IEEE Publication: Learning the Regularization in DCE-MR Image Reconstruction for Functional Imaging of Kidneys and source code release

The following manuscript has been published in IEEE and the source code has been released in github:

https://ieeexplore.ieee.org/document/9666904

Github link: https://github.com/quin-med-harvard-edu/kidney-LR-DCEMRI

Title: Learning the Regularization in DCE-MR Image Reconstruction for Functional Imaging of Kidneys
Authors: Aziz Koçanaoğulları; Cemre Ariyurek; Onur Afacan; Sila Kurugol

Abstract:

Kidney DCE-MRI aims at both qualitative assessment of kidney anatomy and quantitative assessment of kidney function by estimating the tracer kinetic (TK) model parameters. Accurate estimation of TK model parameters requires an accurate measurement of the arterial input function (AIF) with high temporal resolution. Accelerated imaging is used to achieve high temporal resolution, which yields under-sampling artifacts in the reconstructed images. Compressed sensing (CS) methods offer a variety of reconstruction options. Most commonly, sparsity of temporal differences is encouraged for regularization to reduce artifacts. Increasing regularization in CS methods removes the ambient artifacts but also over-smooths the signal temporally which reduces the parameter estimation accuracy. In this work, we propose a single image trained deep neural network to reduce MRI under-sampling artifacts without reducing the accuracy of functional imaging markers. Instead of regularizing with a penalty term in optimization, we promote regularization by generating images from a lower dimensional representation.
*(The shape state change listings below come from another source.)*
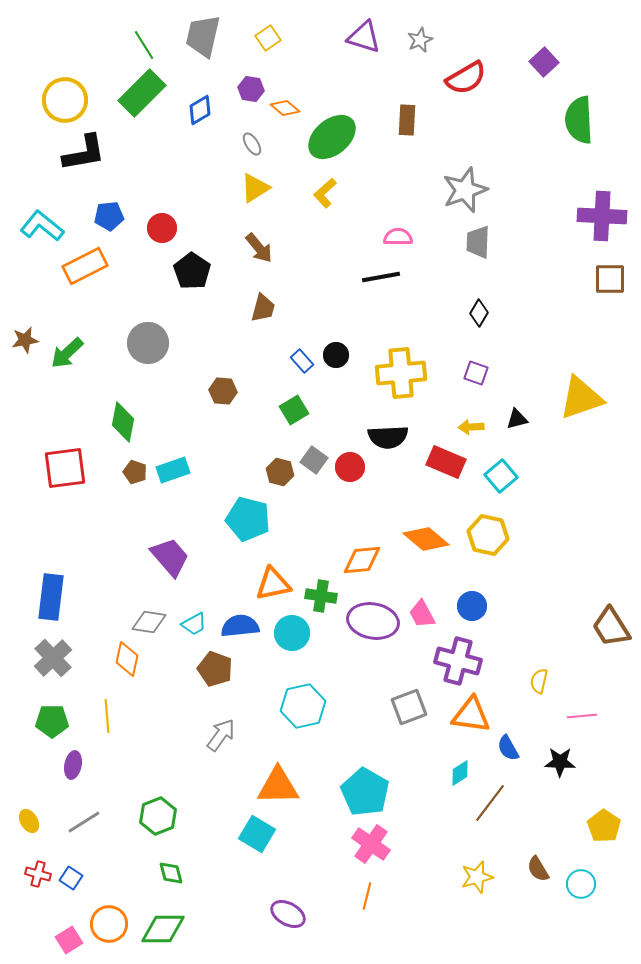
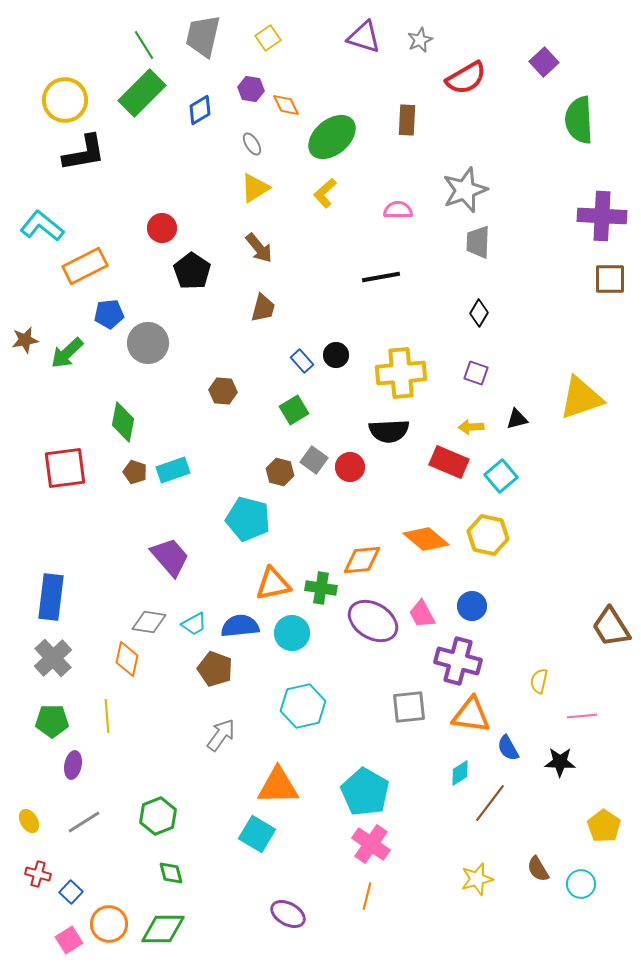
orange diamond at (285, 108): moved 1 px right, 3 px up; rotated 24 degrees clockwise
blue pentagon at (109, 216): moved 98 px down
pink semicircle at (398, 237): moved 27 px up
black semicircle at (388, 437): moved 1 px right, 6 px up
red rectangle at (446, 462): moved 3 px right
green cross at (321, 596): moved 8 px up
purple ellipse at (373, 621): rotated 21 degrees clockwise
gray square at (409, 707): rotated 15 degrees clockwise
yellow star at (477, 877): moved 2 px down
blue square at (71, 878): moved 14 px down; rotated 10 degrees clockwise
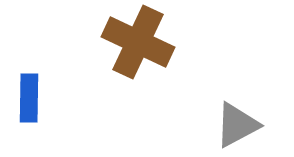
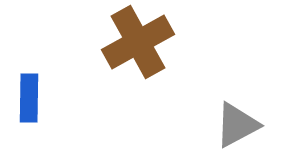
brown cross: rotated 36 degrees clockwise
In this manuscript we motivate and explain the lower dimensional input design. We compare our approach to CS reconstructions with multiple regularization weights. Proposed approach results in kidney biomarkers that are highly correlated with the ground truth markers estimated using the CS reconstruction which was optimized for functional analysis. At the same time, the proposed approach reduces the artifacts in the reconstructed images.